Multi-Pair Pairs Trading: Why Diversification Makes Things Worse on US
We ran a multi-pair portfolio construction backtest on US stocks from 2005 to 2024, testing portfolio sizes from 5 to 20 pairs with two allocation methods. The result contradicts the standard diversification narrative: adding more pairs made returns worse, not better. Transaction costs erode marginal convergence gains, and the best configuration (5-pair equal weight) still lost 0.43% annually against a benchmark that gained 9.81%.
Contents
- Method
- What We Found
- The transaction cost problem
- The diversification paradox
- When the strategy works: crisis periods
- Sharpe ratio trend by portfolio size
- 20-year summary (20-pair inv-vol)
- Why Not Run It Without Costs?
- Backtest Methodology
- Limitations
- Takeaway
- Part of a Series
Method
- Data source: Ceta Research (FMP financial data warehouse)

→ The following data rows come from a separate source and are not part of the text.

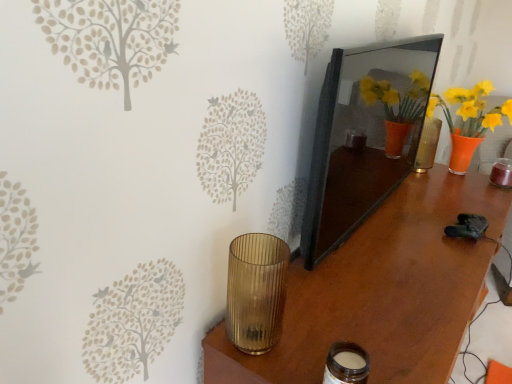 The height and width of the screenshot is (384, 512). In order to click on vacant region to the left of matte glass jar at lower center, acting as the first candle holder starting from the right in this screenshot , I will do `click(267, 355)`. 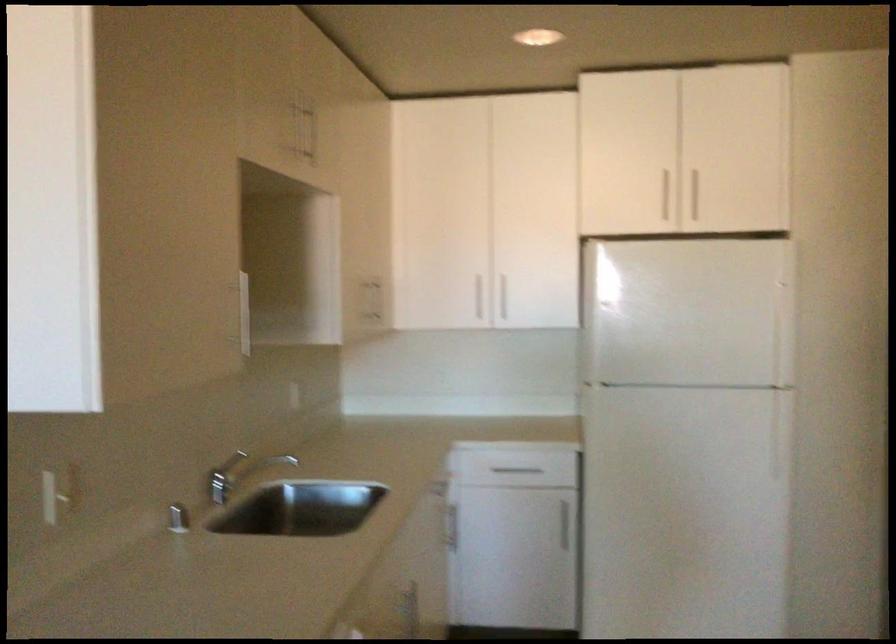 What do you see at coordinates (222, 478) in the screenshot? I see `a faucet lever handle` at bounding box center [222, 478]. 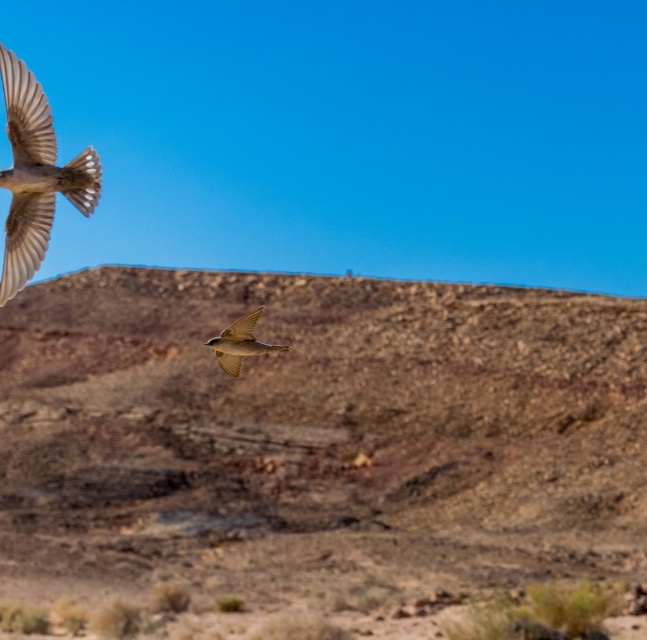 Question: Which object is farther from the camera taking this photo?

Choices:
 (A) brown feathered bird at center
 (B) brown feathered bird at upper left

Answer: (A)

Question: Is brown feathered bird at upper left below brown feathered bird at center?

Choices:
 (A) yes
 (B) no

Answer: (B)

Question: Which of the following is the farthest from the observer?

Choices:
 (A) brown feathered bird at upper left
 (B) brown rocky terrain at center

Answer: (B)

Question: Is brown feathered bird at upper left to the left of brown feathered bird at center from the viewer's perspective?

Choices:
 (A) no
 (B) yes

Answer: (B)

Question: Considering the relative positions of brown rocky terrain at center and brown feathered bird at center in the image provided, where is brown rocky terrain at center located with respect to brown feathered bird at center?

Choices:
 (A) right
 (B) left

Answer: (A)

Question: Which point appears farthest from the camera in this image?

Choices:
 (A) (391, 451)
 (B) (17, 115)

Answer: (A) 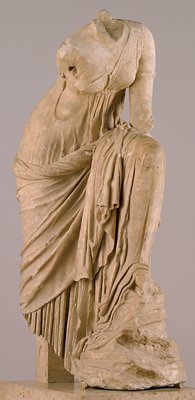 I want to click on background wall, so click(177, 243). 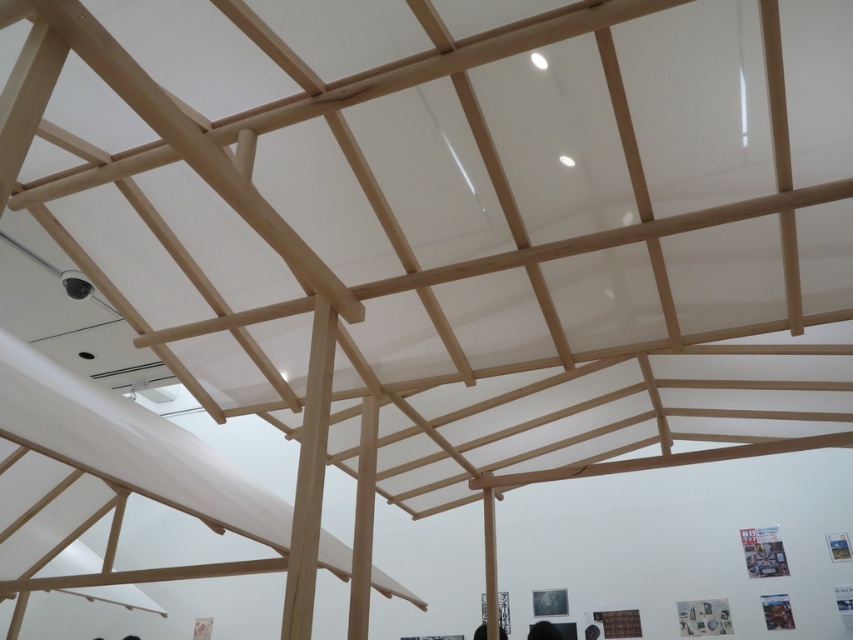 You are standing in the room and want to place a small decorative item exactly at the position where the black hair at lower center is located. What are the coordinates of that position?

The coordinates of the position where the black hair at lower center is located are at point [543,630].

You are a photographer standing in the room and want to capture the black hair at lower center marked by point (543, 630). Given that your camera has a 50mm lens with a field of view of 46 degrees, will the entire ceiling with its wooden beams be visible in the photo if you center your view on the black hair at lower center?

The point (543, 630) marks the black hair at lower center. Since the ceiling with wooden beams is at the top of the image and the black hair is at lower center, centering the camera on the black hair at lower center would likely exclude the ceiling from the frame. The 50mm lens with a 46 degree field of view may not capture the entire ceiling if the camera is pointed downward towards the lower center. Therefore, the entire ceiling with wooden beams might not be visible. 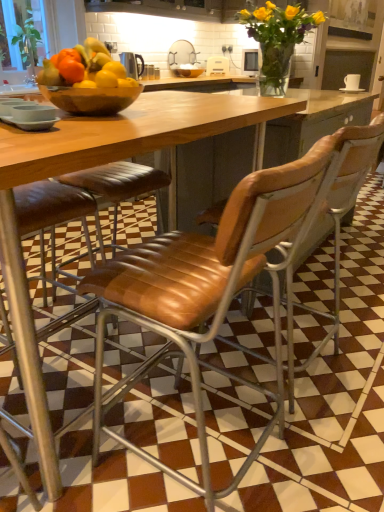 Question: Is yellow matte vase at upper center, positioned as the 2th flower in front-to-back order, to the left or to the right of metallic silver kettle at center in the image?

Choices:
 (A) right
 (B) left

Answer: (A)

Question: Looking at the image, does yellow matte vase at upper center, placed as the 1th flower when sorted from top to bottom, seem bigger or smaller compared to metallic silver kettle at center?

Choices:
 (A) small
 (B) big

Answer: (B)

Question: Considering the real-world distances, which object is farthest from the brown leather chair at center, the first chair from the left?

Choices:
 (A) wooden bowl at center
 (B) leather seat at center, placed as the first chair when sorted from right to left
 (C) yellow matte vase at upper center, positioned as the 2th flower in front-to-back order
 (D) transparent glass bowl at center
 (E) yellow glass vase at upper center, which ranks as the second flower in back-to-front order

Answer: (D)

Question: Which is nearer to the wooden bowl at center?

Choices:
 (A) leather seat at center, placed as the first chair when sorted from right to left
 (B) metallic silver kettle at center
 (C) brown leather chair at center, which is the 2th chair from right to left
 (D) yellow matte vase at upper center, the 1th flower in the back-to-front sequence
 (E) transparent glass bowl at center

Answer: (C) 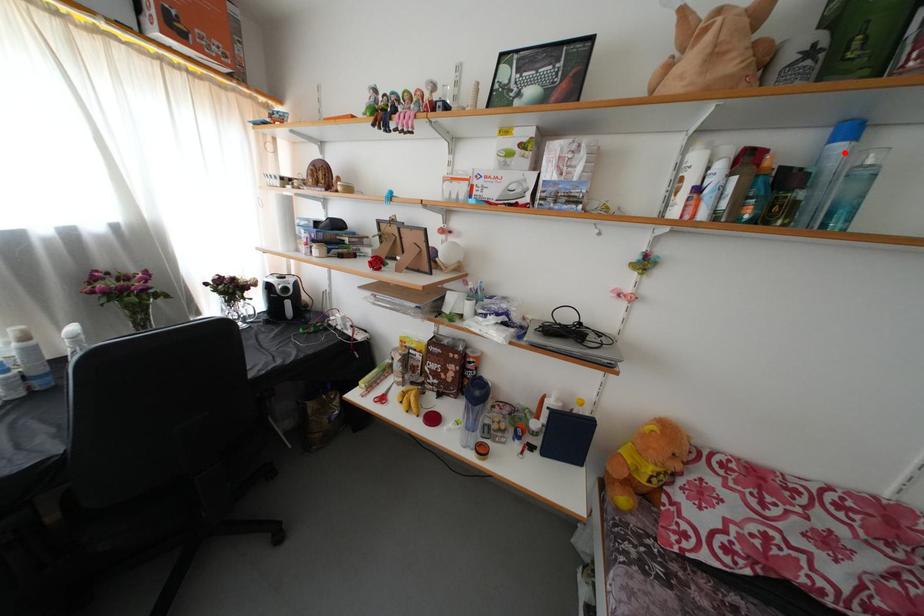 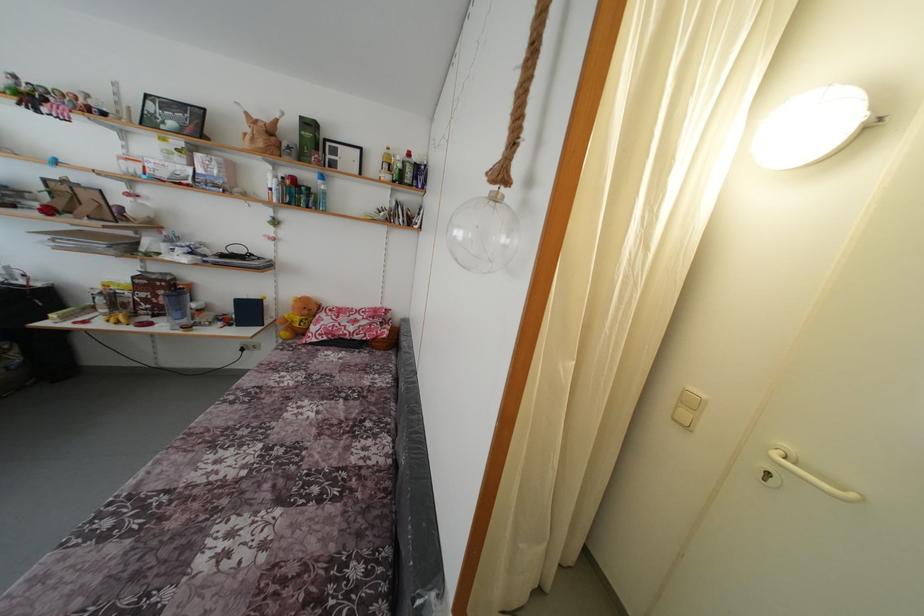 Where in the second image is the point corresponding to the highlighted location from the first image?

(324, 188) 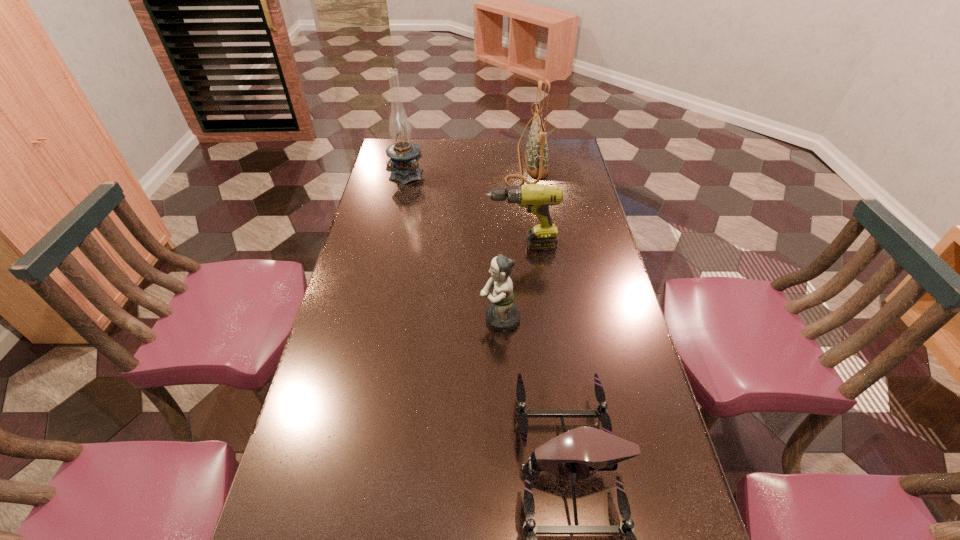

- Universe: NYSE, NASDAQ, AMEX, market cap > $1B USD
- Period: 2005-2024 (20 years)
- Benchmark: S&P 500 Total Return (SPY)
Pair selection uses the same engine as our single-pair pairs-zscore strategy. Same-sector pairs with correlation >= 0.70 (minimum 200 common trading days). Half-life filter: 5-60 trading days using an Ornstein-Uhlenbeck fit. Formation period = prior calendar year; trading period = current year. Up to 30 candidate pairs formed per exchange.
Each year, we form the top N pairs by correlation and run them as a portfolio with two allocation methods: - Equal weight: each pair gets 1/N of capital - Inverse-vol: each pair weighted by 1/spread_vol, normalized to sum to 1
Entry: z-score crosses ±2.0. Exit: z-score reverts below ±0.5, 60-day time stop, or -5% loss stop. Size-tiered transaction costs applied at every trade leg.
We tested portfolio sizes N = 5, 10, 15, 20. The primary configuration reported throughout is 20-pair inverse-vol (the most diversified setup).
What We Found
The strategy loses money across all configurations on US stocks.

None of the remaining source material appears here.